Required work
If a record holds a picture, leave the picture out and restate everything else word for word.

***

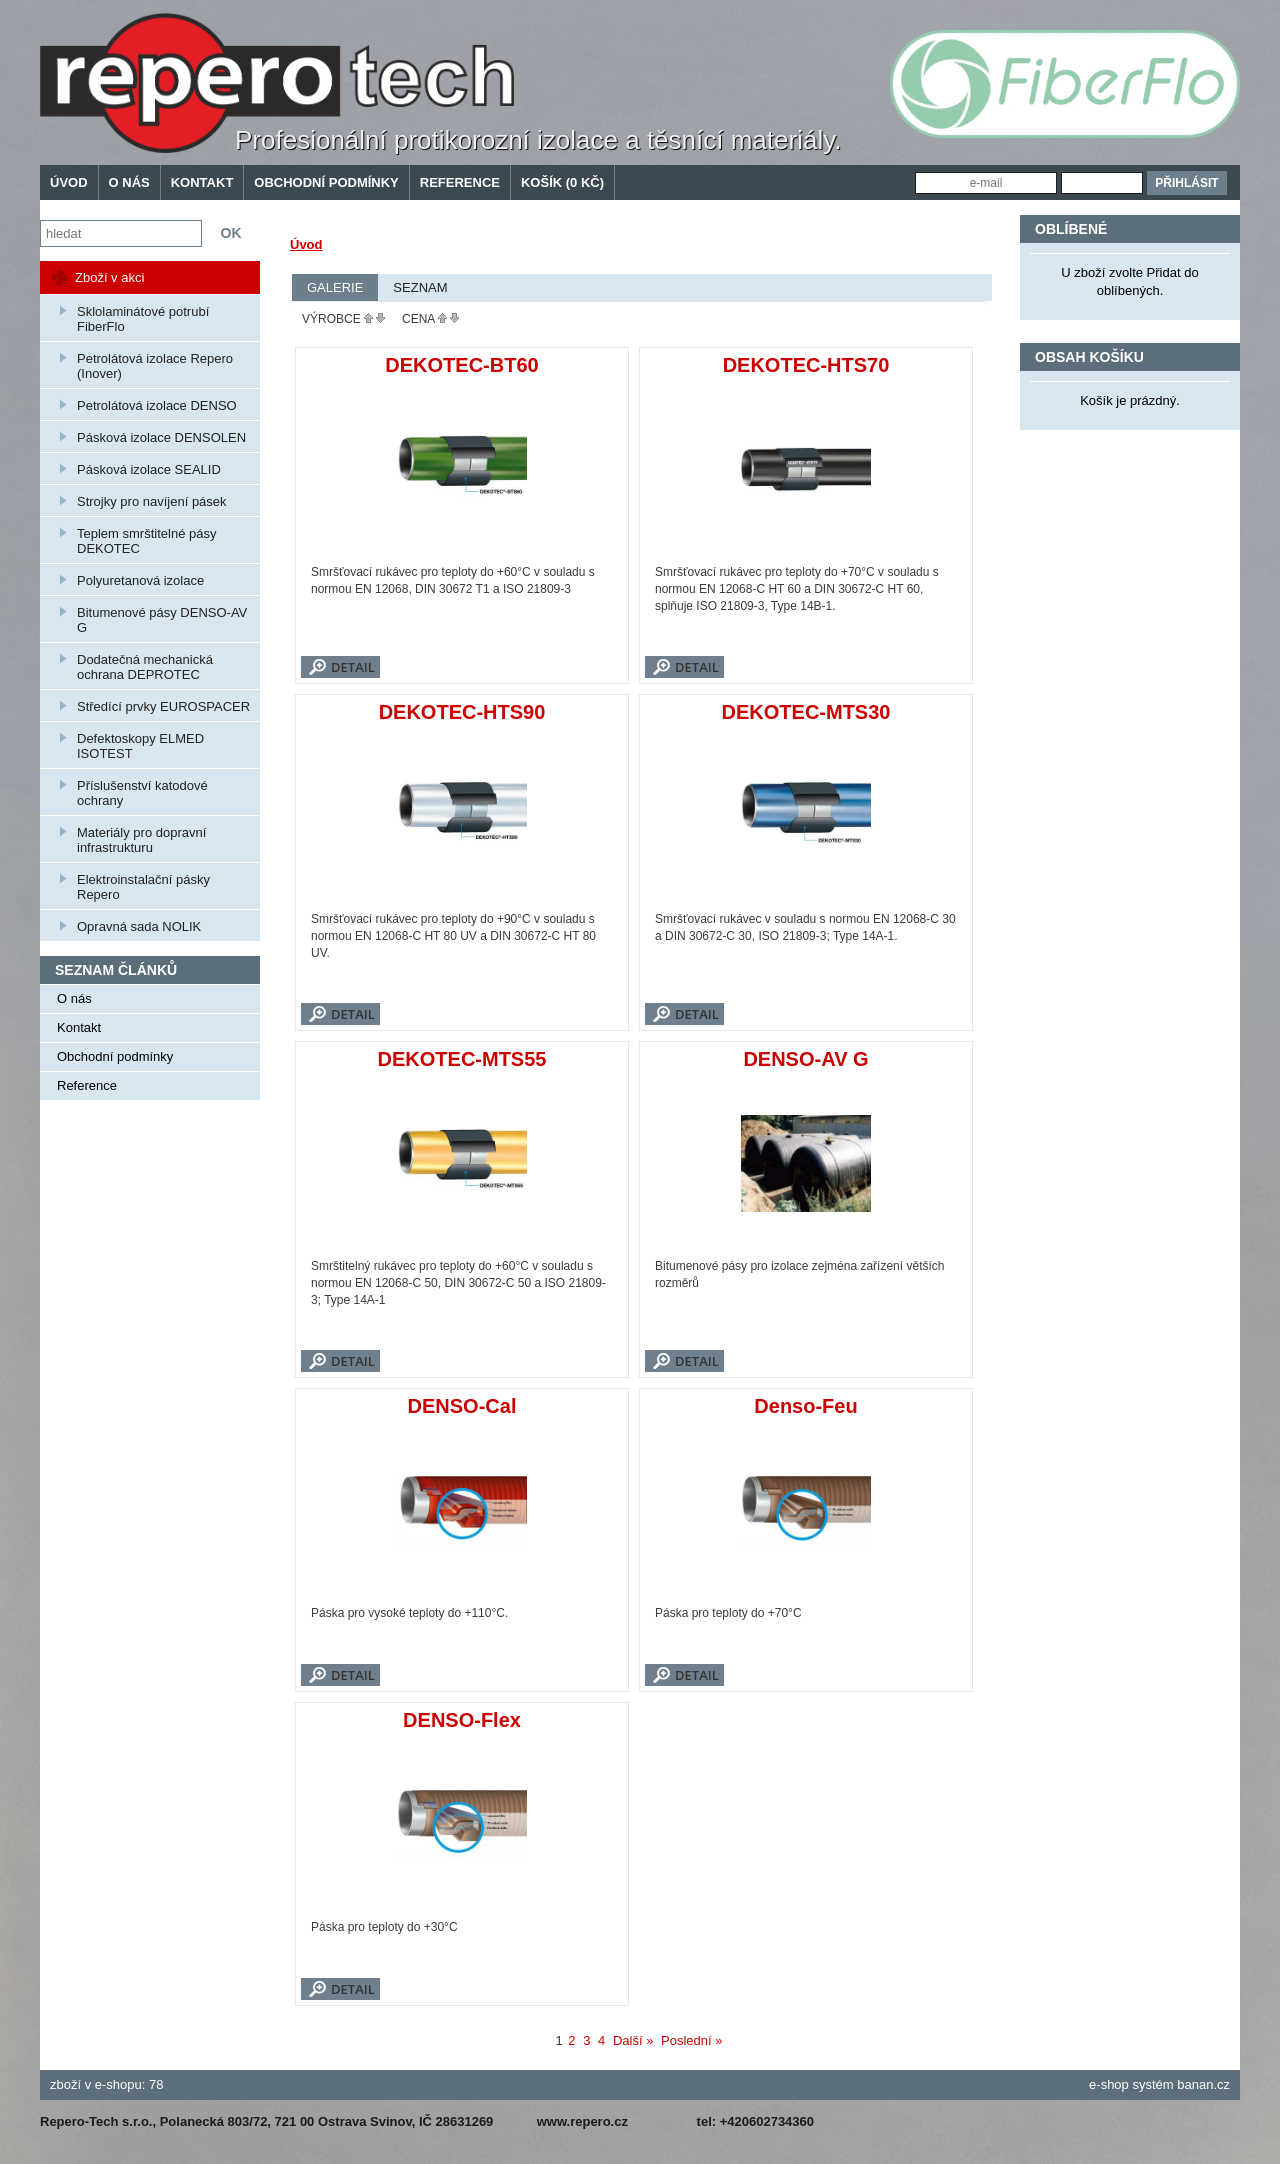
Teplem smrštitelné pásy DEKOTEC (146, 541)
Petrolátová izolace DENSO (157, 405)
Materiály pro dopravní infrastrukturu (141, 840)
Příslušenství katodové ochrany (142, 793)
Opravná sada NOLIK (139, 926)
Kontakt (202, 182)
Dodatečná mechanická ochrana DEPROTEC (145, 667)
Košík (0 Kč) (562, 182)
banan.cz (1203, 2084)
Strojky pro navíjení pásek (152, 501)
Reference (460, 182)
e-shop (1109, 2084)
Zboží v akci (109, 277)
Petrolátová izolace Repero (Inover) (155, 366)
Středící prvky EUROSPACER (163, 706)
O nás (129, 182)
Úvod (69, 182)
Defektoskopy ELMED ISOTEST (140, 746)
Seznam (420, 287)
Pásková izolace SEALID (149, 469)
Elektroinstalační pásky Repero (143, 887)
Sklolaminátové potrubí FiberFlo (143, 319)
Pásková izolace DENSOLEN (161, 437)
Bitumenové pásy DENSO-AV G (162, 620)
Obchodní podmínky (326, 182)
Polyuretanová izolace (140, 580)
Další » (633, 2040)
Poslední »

***

Worked solution
Teplem smrštitelné pásy DEKOTEC (146, 541)
Petrolátová izolace DENSO (157, 405)
Materiály pro dopravní infrastrukturu (141, 840)
Příslušenství katodové ochrany (142, 793)
Opravná sada NOLIK (139, 926)
Kontakt (202, 182)
Dodatečná mechanická ochrana DEPROTEC (145, 667)
Košík (0 Kč) (562, 182)
banan.cz (1203, 2084)
Strojky pro navíjení pásek (152, 501)
Reference (460, 182)
e-shop (1109, 2084)
Zboží v akci (109, 277)
Petrolátová izolace Repero (Inover) (155, 366)
Středící prvky EUROSPACER (163, 706)
O nás (129, 182)
Úvod (69, 182)
Defektoskopy ELMED ISOTEST (140, 746)
Seznam (420, 287)
Pásková izolace SEALID (149, 469)
Elektroinstalační pásky Repero (143, 887)
Sklolaminátové potrubí FiberFlo (143, 319)
Pásková izolace DENSOLEN (161, 437)
Bitumenové pásy DENSO-AV G (162, 620)
Obchodní podmínky (326, 182)
Polyuretanová izolace (140, 580)
Další » (633, 2040)
Poslední »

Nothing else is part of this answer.